Brazilian Red Propolis Attenuates Hypertension and Renal Damage in 5/6 Renal Ablation Model
PLoS One. 2015 Jan 21;10(1):e0116535
The pathogenic role of inflammation and oxidative stress in chronic kidney disease (CKD) is well known. Anti-inflammatories and antioxidant drugs has demonstrated significant renoprotection in experimental nephropathies. Moreover, the inclusion of natural antioxidants derived from food and herbal extracts (such as polyphenols, curcumin and lycopene) as an adjuvant therapy for slowing CKD progression has been largely tested. Brazilian propolis is a honeybee product, whose anti-inflammatory, antimicrobial and antioxidant effects have been widely shown in models of sepsis, cancer, skin irritation and liver fibrosis. Furthermore, previous studies demonstrated that this compound promotes vasodilation and reduces hypertension. However, potential renoprotective effects of propolis in CKD have never been investigated.
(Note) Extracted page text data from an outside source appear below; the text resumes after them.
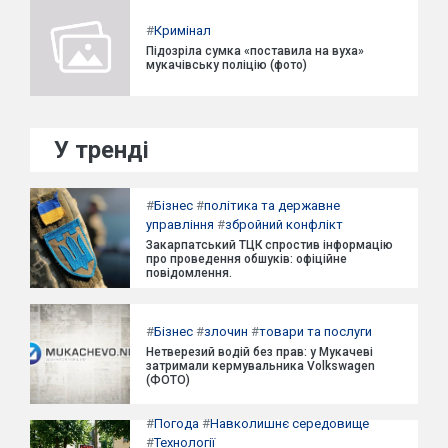
#
Кримінал
Підозріла сумка «поставила на вуха»
мукачівську поліцію (фото)
У тренді
#
Бізнес
#
політика та державне
управління
#
збройний конфлікт
Закарпатський ТЦК спростив інформацію
про проведення обшуків: офіційне
повідомлення.
#
Бізнес
#
злочин
#
товари та послуги
Нетверезий водій без прав: у Мукачеві
затримали кермувальника Volkswagen
(ФОТО)
#
Погода
#
Навколишнє середовище
#
Технології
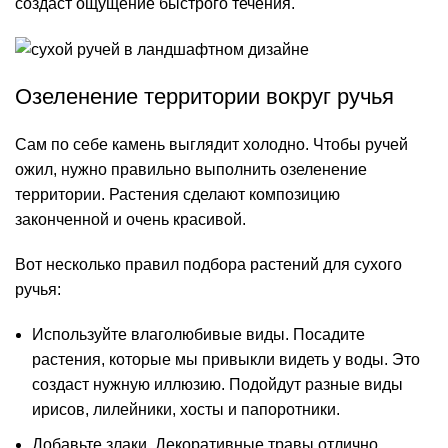
создаст ощущение быстрого течения.
Озеленение территории вокруг ручья
Сам по себе камень выглядит холодно. Чтобы ручей
ожил, нужно правильно выполнить озеленение
территории. Растения сделают композицию
законченной и очень красивой.
Вот несколько правил подбора растений для сухого
ручья:
Используйте влаголюбивые виды. Посадите
растения, которые мы привыкли видеть у воды. Это
создаст нужную иллюзию. Подойдут разные виды
ирисов, лилейники, хосты и папоротники.
Добавьте злаки. Декоративные травы отлично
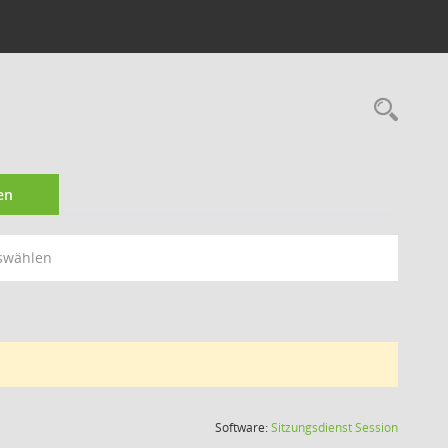
Rec
en
swählen
(Wird in
Software:
Sitzungsdienst
Session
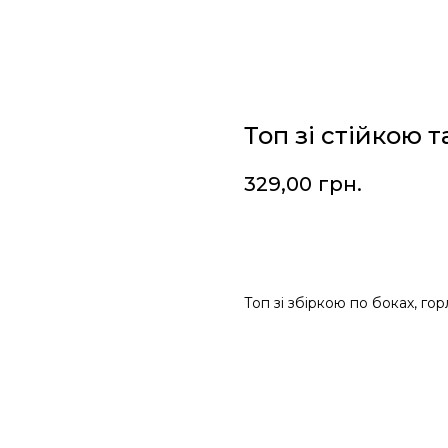
Топ зі стійкою т
329,00
грн.
Додати у кошик
Топ зі збіркою по боках, гор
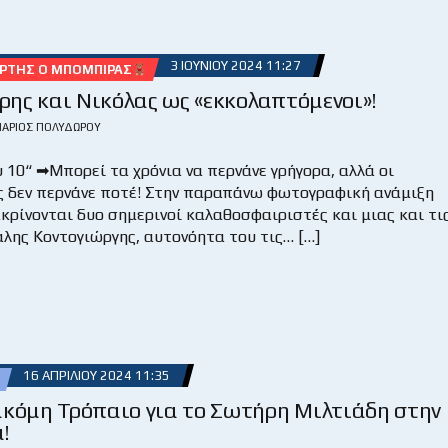
3 ΙΟΥΝΊΟΥ 2024 11:27
ΥΡΤΉΣ Ο ΜΠΌΜΠΙΡΑΣ
ης και Νικόλας ως «εκκολαπτόμενοι»!
ΆΡΙΟΣ ΠΟΛΥΔΏΡΟΥ
 10“ ➡Μπορεί τα χρόνια να περνάνε γρήγορα, αλλά οι
ς δεν περνάνε ποτέ! Στην παραπάνω φωτογραφική ανάμιξη
ακρίνονται δυο σημερινοί καλαθοσφαιριστές και μιας και τι
άλης Κοντογιώργης, αυτονόητα του τις… […]
16 ΑΠΡΙΛΊΟΥ 2024 11:35
κόμη Τρόπαιο για το Σωτήρη Μιλτιάδη στην
!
The aim of this study was to evaluate the effects of a subtype of Brazilian propolis, the Red Propolis (RP), in the 5/6 renal ablation model (Nx). Adult male Wistar rats underwent Nx and were divided into untreated (Nx) and RP-treated (Nx+RP) groups, after 30 days of surgery; when rats already exhibited marked hypertension and proteinuria. Animals were observed for 90 days from the surgery day, when Nx+RP group showed significant reduction of hypertension, proteinuria, serum creatinine retention, glomerulosclerosis, renal macrophage infiltration and oxidative stress, compared to age-matched untreated Nx rats, which worsened progressively over time.

In conclusion, RP treatment attenuated hypertension and structural renal damage in Nx model. Reduction of renal inflammation and oxidative stress could be a plausible mechanism to explain this renoprotection.